Input →
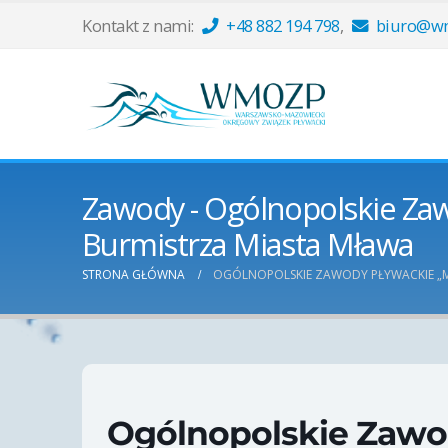
Kontakt z nami:
+48 882 194 798
,
biuro@wm
Zawody - Ogólnopolskie Za
Burmistrza Miasta Mława
STRONA GŁÓWNA
OGÓLNOPOLSKIE ZAWODY PŁYWACKIE „
Ogólnopolskie Zawo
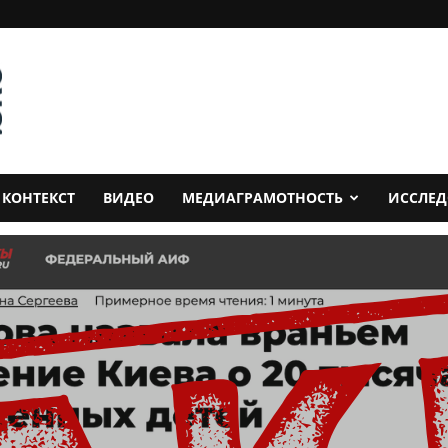
КОНТЕКСТ
ВИДЕО
МЕДИАГРАМОТНОСТЬ
ИССЛЕ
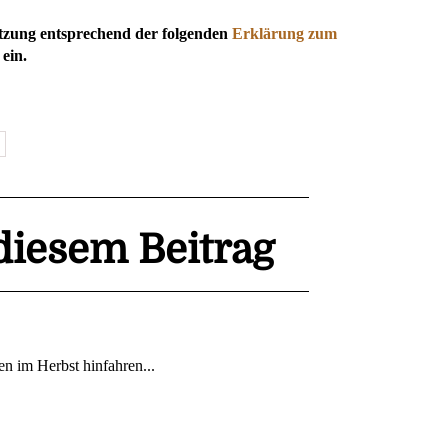
utzung entsprechend der folgenden
Erklärung zum
ein.
iesem Beitrag
n im Herbst hinfahren...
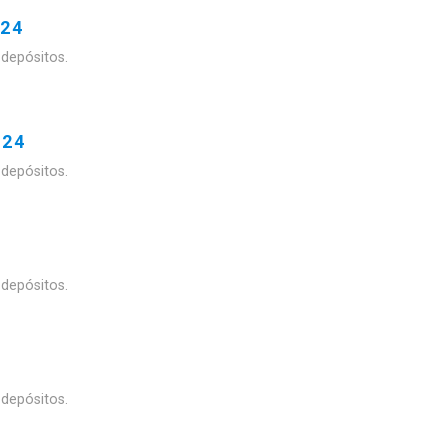
024
 depósitos.
024
 depósitos.
 depósitos.
 depósitos.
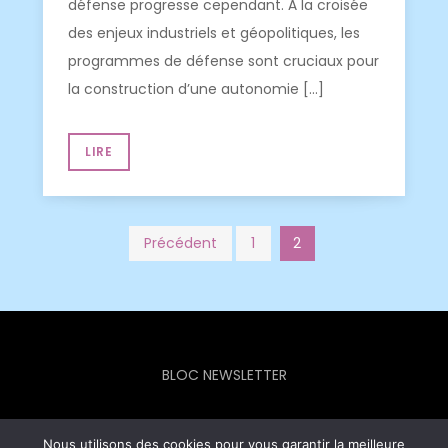
défense progresse cependant. À la croisée
des enjeux industriels et géopolitiques, les
programmes de défense sont cruciaux pour
la construction d’une autonomie […]
LIRE
Pagination
Précédent
1
2
des
publications
BLOC NEWSLETTER
Nous utilisons des cookies pour vous garantir la meilleure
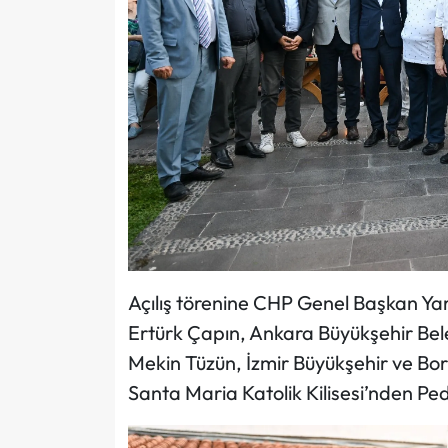
Açılış törenine CHP Genel Başkan Ya
Ertürk Çapın, Ankara Büyükşehir Bel
Mekin Tüzün, İzmir Büyükşehir ve Bor
Santa Maria Katolik Kilisesi’nden Ped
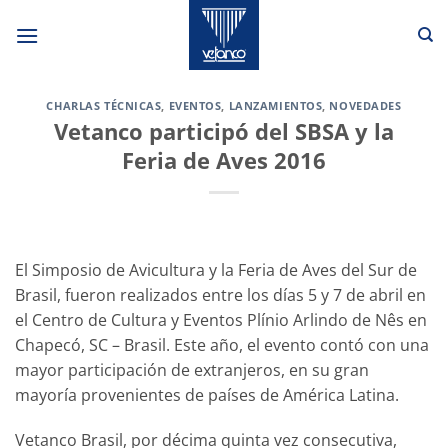
Saltar
al
contenido
CHARLAS TÉCNICAS
,
EVENTOS
,
LANZAMIENTOS
,
NOVEDADES
Vetanco participó del SBSA y la
Feria de Aves 2016
El Simposio de Avicultura y la Feria de Aves del Sur de
Brasil, fueron realizados entre los días 5 y 7 de abril en
el Centro de Cultura y Eventos Plínio Arlindo de Nês en
Chapecó, SC – Brasil. Este año, el evento contó con una
mayor participación de extranjeros, en su gran
mayoría provenientes de países de América Latina.
Vetanco Brasil, por décima quinta vez consecutiva,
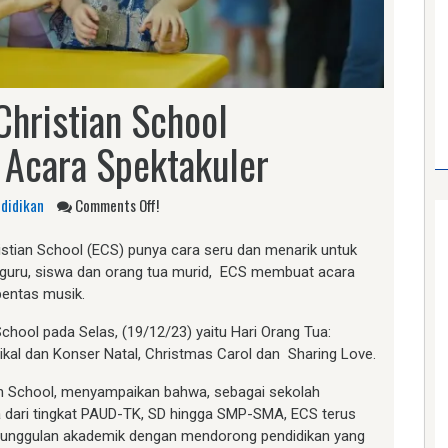
Christian School
 Acara Spektakuler
didikan
Comments Off!
istian School (ECS) punya cara seru dan menarik untuk
guru, siswa dan orang tua murid, ECS membuat acara
pentas musik.
chool pada Selas, (19/12/23) yaitu Hari Orang Tua:
ikal dan Konser Natal, Christmas Carol dan Sharing Love.
ian School, menyampaikan bahwa, sebagai sekolah
nia dari tingkat PAUD-TK, SD hingga SMP-SMA, ECS terus
eunggulan akademik dengan mendorong pendidikan yang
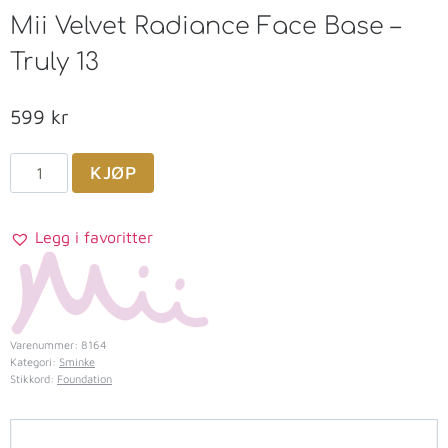
Mii Velvet Radiance Face Base –
Truly 13
599
kr
KJØP
Legg i favoritter
Varenummer:
8164
Kategori:
Sminke
Stikkord:
Foundation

Work task → Give the count of lines in the data above that hold the string "Vetanco", with no additional words.

Result of this task → 2